- Una copa más de coñac. La última, lo prometo.
Irene,
completamente borracha, sentada en la parte de atrás del lujoso
vehículo de su amiga Silvia, suplicaba por un poco más de alcohol.
Aún no había tenido suficiente con todo el que había ingerido en
la fiesta de la que acababan de salir. Ahora, dentro de ese coche
gris metalizado que se encontraba estacionado en aquel aparcamiento
público vacío, mendigaba por un trago más. Silvia, también bajo
los efectos del alcohol pero todavía con cierto control sobre sus
actos, observaba de arriba a abajo a Irene, en medio de la oscuridad
de la cálida madrugada veraniega.
- No pienso darte esa copa. ¿Acaso no te has visto? Una mujer decente como tú, toda una señora y mírate: me has hecho parar aquí el coche porque no aguantabas más y has echado una meada kilométrica ahí fuera. No puedes casi ni articular palabra ni mantenerte en pie. Tienes el rimmel corrido, el maquillaje desdibujado y el vestido descolocado y descompuesto.
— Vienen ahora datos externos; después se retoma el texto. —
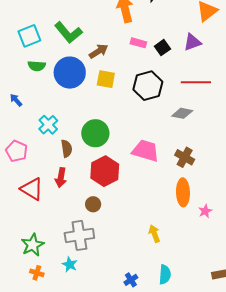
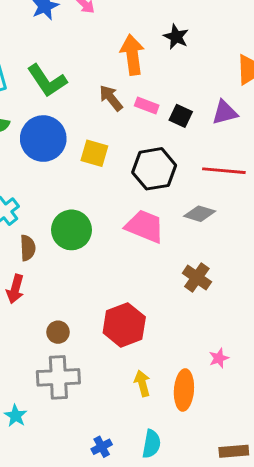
black square: (162, 48) -> (181, 116), turned -35
brown arrow: (98, 51) -> (111, 98), moved, turned -102
pink trapezoid: (146, 151) -> (145, 226), moved
red hexagon: (105, 171) -> (124, 325), moved
orange ellipse: (183, 192) -> (184, 390), moved
gray cross: (79, 235) -> (58, 377), moved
Cualquiera que te viese así pensaría que eres una puta en lugar de una exitosa y acaudalada empresaria- le replicó Silvia, mientras contemplaba el tanga rojo de su amiga, que asomaba nítidamente entre la piernas de ésta, bajo el vestido negro y corto de lentejuelas.
Silvia
jamás se había sentido atraída por una mujer, pero ahora notaba
una sensación extraña: tal vez era culpa del vino, de la ginebra y
del coñac que había bebido, o del calor asfixiante de la noche, o
de ese tanga de encaje del que no podía apartar la mirada y a través
del cual divisaba la fina y cuidada tira de vello púbico sobre la
raja del sexo de su amiga.
Irene,
sin embargo, seguía insistiendo de forma incansable, hasta que trató
de arrebatarle la botella a Silvia.
- ¿Quieres más alcohol, no?- la cara de Irene se iluminó al oír la pregunta pero pronto cambió a gesto de asombro al ver cómo Silvia comenzaba a desabrocharse su blusa azul botón a botón: primero, todo el escote; luego, los duros y firmes pechos desnudos sin sujetador quedaron al descubierto. Silvia abrió la botella, la inclinó un poco sobre su torso y bañó los senos de coñac. El líquido empapó los oscuros y tiesos pezones y resbalaba hacia abajo, llegando al vientre y humedeciendo la cinturilla de la falda negra de la mujer.
- Si quieres beber, tendrás que hacerlo sobre mi piel, lamiéndola con tu lengua para aprovechar el coñac- dijo Silvia.
Irene
sonrió y no lo dudó ni un instante: acercó su rostro al cuerpo de
su amiga, abrió la boca y con la húmeda lengua comenzó a chupar el
coñac en los redondos pechos de Silvia, haciendo círculos,
bordeándolos lentamente para, por fin, continuar hacia la cima de
las tetas y rozar los pezones.
De la boca de Silvia empezaron a
abrirse paso gemidos que se hicieron más intensos en cuanto notó
los labios de su acompañante aprisionando aquellos dos carnosos
botones y al sentir cómo la mano de Irene se metía entre sus muslos
abiertos y avanzaba hacia la entrepierna. Ningún obstáculo encontró
al llegar la meta: no había bragas ni tanga que le impidiese tocar y
acariciar el coño húmedo, palpitante y depilado de Silvia.
Y
así, mientras Irene le comía a su amiga intensamente los pechos,
saboreando el coñac, y le metía varios dedos en el coño
penetrándolo una y otra vez con vehemencia, a escasos metros el
vigilante del aparcamiento se hacía una soberana y, a la postre, muy
lechosa paja contemplando a escondidas el espectáculo lésbico.